*** SOURCE INFORMATION ***

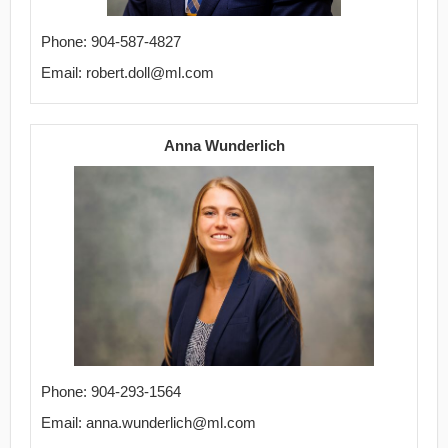
Phone: 904-587-4827
Email: robert.doll@ml.com
Anna Wunderlich
Phone: 904-293-1564
Email: anna.wunderlich@ml.com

*** End of SOURCE INFORMATION ***

- INSTRUCTIONS TO FOLLOW:
Lines with "Email": copy every one of them from the listing above.

- EXPECTED OUTPUT:
Email: robert.doll@ml.com
Email: anna.wunderlich@ml.com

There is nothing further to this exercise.